Vous isolez cependant des traits constitutifs de la langue : la vocalité, la dialogicité et la signifiance.
Je rassemble derrière ces trois traits, d’ailleurs ramifiés, ce qui permettrait le mieux de « constituer » la langue, avec cette différence que ces constituants ne suffisent jamais à expliquer sa genèse même. En effet, si la genèse les fait paraitre, on ne peut justement pas dire qu’elle se produit à partir d’eux. Le plus frappant dans Leroi-Gourhan, par exemple, c’est que, quand il recherche les traces de l’hominisation dans la préhistoire, il remarque que tous les traits humains apparaissent simultanément. Ils président à la naissance du langage et en même temps en dépendent. Une multiplicité instantanée d’éléments sont là d’emblée, rituels mortuaires, outils, dessins, partages sexuels et sociaux, on y décèle d’emblée toutes les dimensions du symbolique en général et on ne peut pas isoler un élément qui engendrerait les autres. Ce n’est donc que dans une sorte d’inscription génétique et d’invention génésique, dans la fiction du dire que je tente autour du cri et des langues, qu’on peut commencer à montrer le phénomène de l’apparition, de l’apparaitre du langage tel qu’il se refait tout le temps. Mais dire qu’à la genèse de la langue, il y a les langues, parait évidemment une absurdité. Sauf que l’absurdité montre bien la difficulté où nous nous trouvons de penser la genèse et empêche qu’un élément soit donné en premier. Un creuset de sensations-symbolisations, que j’appelle les langues, est en formation et en même temps ne surgit que de cris qui les différencient, qui les trient et qui les rassemblent en même temps, selon un processus écrit dans un déroulement fictif et non chronologique ou logique. Cela montre bien qu’il faut passer à autre chose qu’un discours métaphysique qui dit ce qui est premier, la poule ou l’œuf, l’idée ou la matière, toute l’impasse du dualisme, de la représentation qui isole un terme pour en déduire tout. Et cette expérience de la multiplicité nous introduit déjà dans ce qui est l’expérience de la littérature, car tout écrivain ne sait-il pas qu’il y a un foisonnement dans lequel il se découvre et que la tension du cri et des langues force la genèse même de la littérature, qui est d’abord régénération du langage ?

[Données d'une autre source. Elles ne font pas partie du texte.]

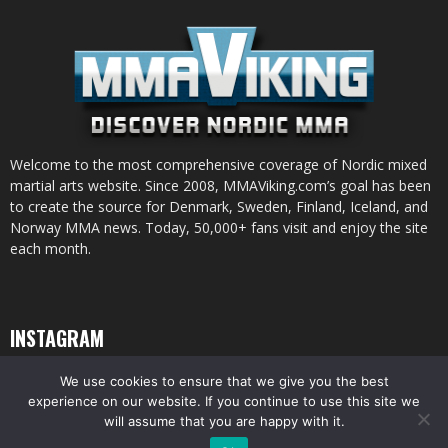
Welcome to the most comprehensive coverage of Nordic mixed
martial arts website. Since 2008, MMAViking.com’s goal has been
to create the source for Denmark, Sweden, Finland, Iceland, and
Norway MMA news. Today, 50,000+ fans visit and enjoy the site
each month.
INSTAGRAM
We use cookies to ensure that we give you the best
experience on our website. If you continue to use this site we
will assume that you are happy with it.
© All pictures and content by MMAViking.com. If you want to use something,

Dans la deuxième partie, vous dites que la formation de la fiction met en jeu la figuration, le rythme, la narration. En quoi ces traits permettent-ils une nouvelle pensée de la fiction ?

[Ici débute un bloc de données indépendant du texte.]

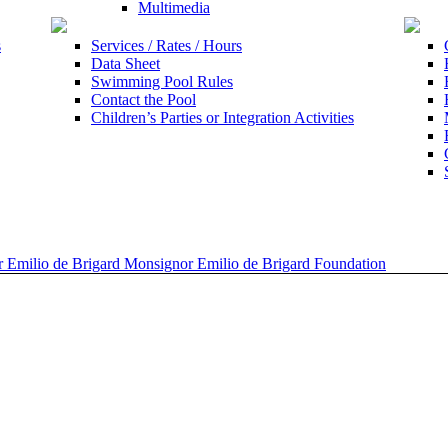
Multimedia
s
Services / Rates / Hours
Data Sheet
Swimming Pool Rules
Contact the Pool
Children’s Parties or Integration Activities
 Emilio de Brigard Monsignor Emilio de Brigard Foundation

La fiction façonne un autre rapport au monde. J’ai dès lors cherché une autre façon de penser les générateurs de la fiction, que sont à coup sûr la figuration, le rythme et la narration, grâce à deux contre-générateurs, la destruction et l’impossible. D’abord, il n’y a pas de fiction marquante qui ne détruise des représentations données, des formes usées. Et en même temps à partir de cette destruction a lieu une formation qui cherche à figurer, à rythmer, à narrer. Mais qui ne le fait qu’en s’affrontant à l’impossible. Que dire de « l’impossible » ? Qu’il apparait comme ce qui échappe à la représentation. Un écrivain qui ne cherche à dire que ce qu’il sait et se représente bien, nous ennuiera et ne transmettra que les clichés d’une vie prévisible, adapté, sans négativité. Or ce sont les ratés de l’adaptation animale, conforme à la nature, qui forcent la naissance de l’être humain, et ce sont les ratés d’une représentation usuelle, conforme à la société, qui entrainent nos erreurs et nos inventions. Toute la fiction, dans son ambivalence et la liberté de son ouverture, apparait dans cet affrontement au plus radical, au plus joyeux et au plus tragique, au réel, au sens de Lacan, l’impossible à dire de la mort et de la jouissance. Et de la naissance.

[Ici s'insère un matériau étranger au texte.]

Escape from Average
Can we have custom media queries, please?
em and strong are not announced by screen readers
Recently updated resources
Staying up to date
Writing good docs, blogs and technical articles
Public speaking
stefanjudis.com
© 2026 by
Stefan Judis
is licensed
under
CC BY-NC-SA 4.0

À partir de là, vous proposez une autre approche de la littérature ?
Quelle fiction peut se contenter de mettre en place une image ou un personnage, une cadence ou un récit ? Écrire, lire, c’est au contraire inventer une autre figuration, donc un autre rapport à l’espace et aux formes, qui passe par les figures de la langue ; une autre façon de rythmer, donc un autre rapport gestuel ou vocal au temps dans notre corps ; c’est enfin inventer une autre façon de rapporter les actions, les rencontres entre sujets et événements depuis les langues qui les portent, ce qui implique tout autre chose qu’un récit chronologique, dont la logique répondrait aux lois du vraisemblable. Bien sûr, tout cela doit communiquer et on ne peut pas écrire un texte qui s’identifie au chaos en gestation de notre rapport au monde. Mais outre que certaines œuvres parmi les plus passionnantes (Joyce, Artaud, Faulkner, Lowry…) se sont approchée de ce vide et de ce magma, autres noms de l’impossible, même dans les œuvres qui jouent le jeu de a représentation et du récit, ça ne joue jamais de façon aussi simple qu’on se l’imagine et qu’on se le raconte après. Dès qu’une œuvre outrepasse son époque, ses modes, elle ne suit précisément plus le code des représentations. L’exemple de Kafka est patent. Une représentation de Joseph K., le sujet du Procès, cela échappe complètement. Aucune image de personnage n’est donnée dans cette narration, mais une figuration, c’est-à-dire que Kafka est tout le temps en train de façonner, depuis les langues qui le traversent, un personnage qui se cherche comme personnage, dont la figure, s’il y en a une, est une figure plus abstraite que psychologique, plus erratique que dessinée, qui nous laisse cependant avec une sensation beaucoup plus puissante que s’il nous avait décrit un personnage typé. Et pourquoi, sinon parce qu’il décrit la destruction de toute identité imaginaire et qu’il s’affronte à la tragédie de l’impossible du juste…
Joseph Duhamel
Article paru dans Le Carnet et les Instants n°81 (1994)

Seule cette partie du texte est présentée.